Relaunch of The Poetry Bug

Once upon a time, The Poetry Bug was a featured column at Perpetual Prose. After that short-lived experiment, The Bug went into hibernation.

But now The Bug lives again. New home. New look. Same premise.

The Poetry Bug will deal with the mechanics of writing poetry and look at resources and markets for poets, but I also want to explore the human factor--the emotions that go into writing a poem, whether negative or positive, humorous or serious. After all, a poem without some sort of emotional context is just words strung together like plastic pearls.

Whenever possible, I’ll also be interviewing poets in an effort to get inside their creative processes and showcase their contributions to the form. If you want to get “bugged” (or make a comment or suggestion), drop me a line.

In the meantime, I encourage all you budding and practiced poets to follow the lead of Robert Lee Brewer, host of the annual Poem-a-Day Challenge at Poetic Asides. The premise is simple even if the task is not. Write one poem a day for an entire month.

I tried to participate once but found myself pulled away by other matters. While some of my efforts were less than stellar, I did manage to surprise myself a few times. 

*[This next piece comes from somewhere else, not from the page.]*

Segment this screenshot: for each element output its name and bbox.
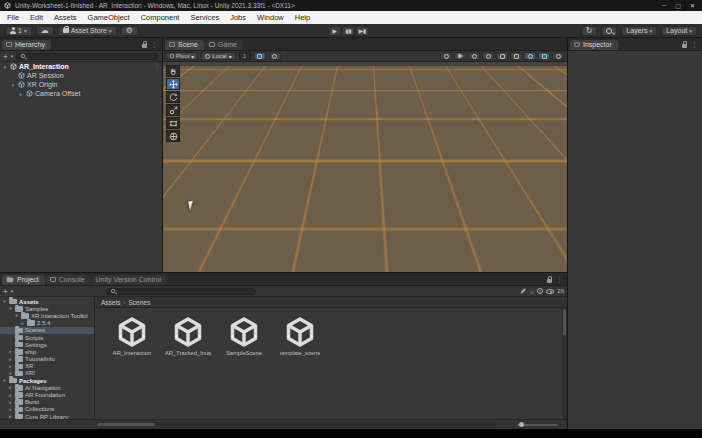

I’ll share two of my favorites with you right now.


Almost There

Landmarks guide our travels
Over new terrain and old
Familiar sights on a long journey
Taken many times before

Father steers the station wagon
Winding down a two-lane highway
Late at night embraced by fog
Headlights catch the tendril swirl

Broken at last by the crumbling
Yellow hulk, a landlocked berg
Haunted by voices long lost at sea
Still carried on phantom telegraph lines

“Almost there,” mother says
Children shuffle in the dark
Passing, missing, in the night
Souls who echo, “Almost there.”


The Mantle Clock

        tick
tock
         the mantle clock
fly away a faster day
future
shorter than
the past, what’s gone
around
will still be
gone, no turning
back
         tick
tock
         the mantle clock


Remember. If the poetry bug bites, don’t swat. Just write. And let the little guy fly on to his next target.